Having high hopes and a level of excitement when beginning to bet on football is fine. To think you are some scary genius who is going to pulverize the book for a lifetime is not. It doesn't work that way–regardless of how well you might be doing at the moment. Success can be a scary thing for those ill-prepared to handle it. In a lot of ways, success poisons more bettors than simply losing bets.

There are betting men out there who become intoxicated by even brief moments of success. We've probably all had friends who after 3-4 good weeks betting football are now seriously considering themselves professionals. They see this as a new job. And then whatever pixie dust they had floating around in their heads disappears and they are sent crashing down to reality. Contrast that mindset with the guy whose expectations are in-line.

If a pro can pull 60% even in a season where he's really hot, he's still losing 40% of his bets. All he is trying to do is pull the string and have the curtains move in the direction he wants a little more often than it doesn't.
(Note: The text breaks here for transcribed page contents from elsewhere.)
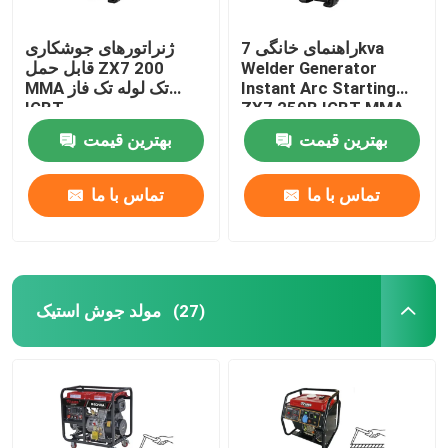
راهنمای خانگی 7kva
ژنراتورهای جوشکاری
Welder Generator
قابل حمل ZX7 200
Instant Arc Starting
MMA تک لوله تک فاز
IGBT
ZX7 250B IGBT MMA
بهترین قیمت
بهترین قیمت
تماس با ما
تماس با ما
مولد جوش استیک
(27)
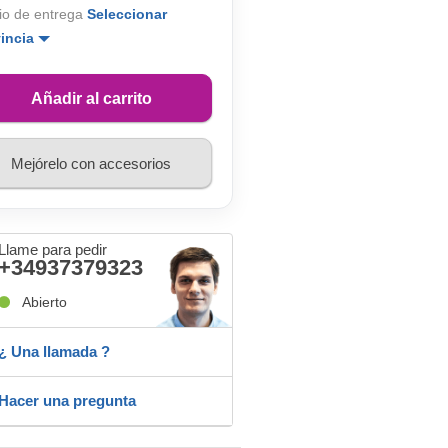
io de entrega
Seleccionar
vincia
Añadir al carrito
Mejórelo con accesorios
Llame para pedir
+34937379323
Abierto
¿ Una llamada ?
Hacer una pregunta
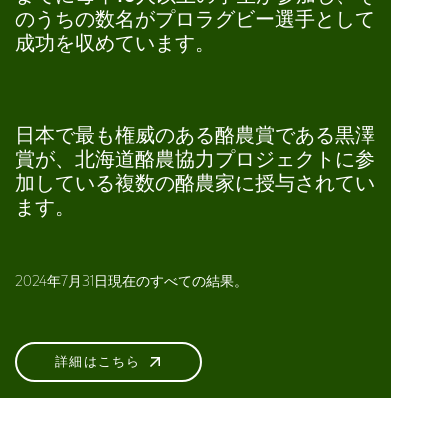
のうちの数名がプロラグビー選手として
成功を収めています。
日本で最も権威のある酪農賞である黒澤
賞が、北海道酪農協力プロジェクトに参
加している複数の酪農家に授与されてい
ます。
2024年7月31日現在のすべての結果。
詳細はこちら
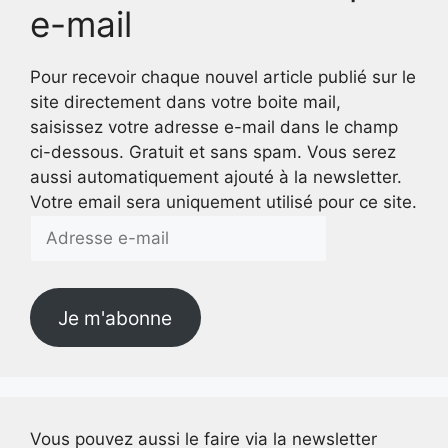
e-mail
Pour recevoir chaque nouvel article publié sur le
site directement dans votre boite mail,
saisissez votre adresse e-mail dans le champ
ci-dessous. Gratuit et sans spam. Vous serez
aussi automatiquement ajouté à la newsletter.
Votre email sera uniquement utilisé pour ce site.
Adresse
e-
mail
Je m'abonne
Vous pouvez aussi le faire via la newsletter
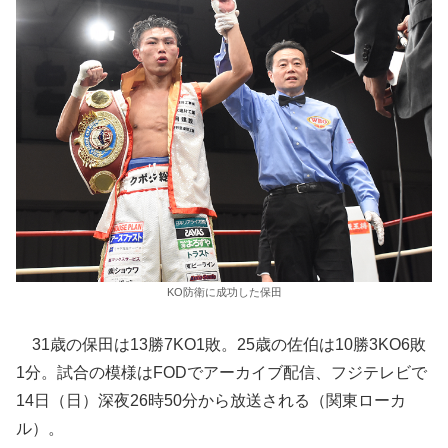
KO防衛に成功した保田
31歳の保田は13勝7KO1敗。25歳の佐伯は10勝3KO6敗
1分。試合の模様はFODでアーカイブ配信、フジテレビで
14日（日）深夜26時50分から放送される（関東ローカ
ル）。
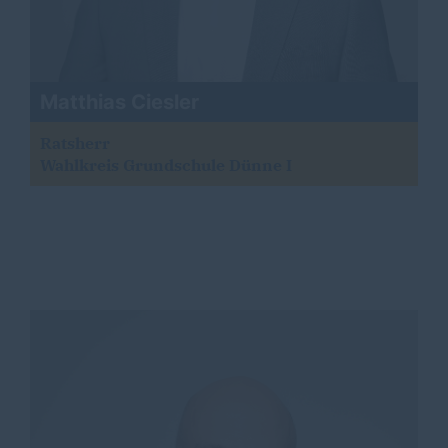
Matthias Ciesler
Ratsherr
Wahlkreis Grundschule Dünne I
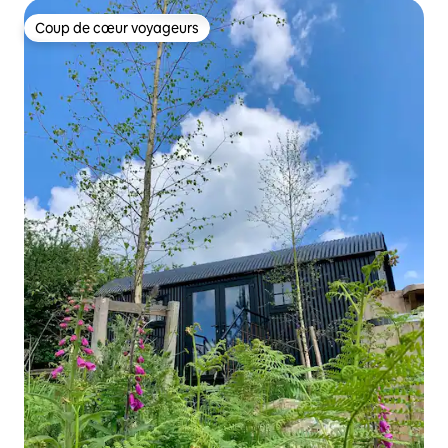
Coup de cœur voyageurs
Coup de cœur voyageurs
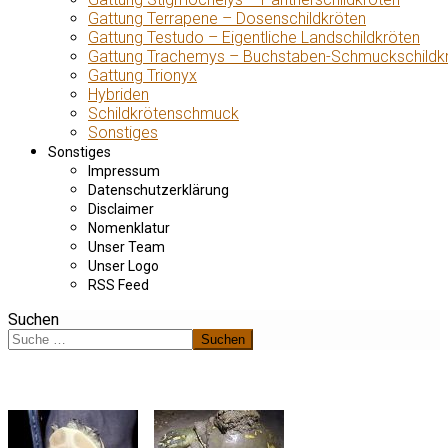
Gattung Terrapene – Dosenschildkröten
Gattung Testudo – Eigentliche Landschildkröten
Gattung Trachemys – Buchstaben-Schmuckschildk
Gattung Trionyx
Hybriden
Schildkrötenschmuck
Sonstiges
Sonstiges
Impressum
Datenschutzerklärung
Disclaimer
Nomenklatur
Unser Team
Unser Logo
RSS Feed
Suchen
Suchen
When a bad weekend or stretch of them ends in losing fashion, the guy with reasonable expectations can shake it off and chalk it up to just being the nature of the beast. The guy who quit his job to be football bettor after 6 good weeks is more likely to unravel after a bad run.

For most of us, both examples are extremes. We are not a professional bettor nor are we gambling degenerates with issues of self-delusion. We're somewhere in the middle–guys trying to make an extra buck. We realize the guys who are behind making the lines are the real pros and we're just sheep who are being led to the slaughter at a 98% rate. We know our limitations and how easy it is to become just another casualty lost in the world of football betting.

A big problem for a lot of guys is a sense of entitlement. They feel that success in football betting is something they have coming to them. After all, they're the guys who know more about the game than all their friends. When watching a game, they are the ones making the most stimulating remarks. They're big shots on the football forums and dominate fantasy leagues. They naturally feel they can use their football wits to slug it out with the bookie and come out with a profit.

As we all know, it doesn't work that way. You could know enough about football to become an ESPN analyst and that gets you nowhere in the world of football wagering. You don't see bookies running for cover over picks made by the “Swami” or Lee Corso. We realize that becoming part of the 2% that makes it at football betting in the long-run takes a special breed and it requires an awful lot of time and results to crack into that upper pantheon.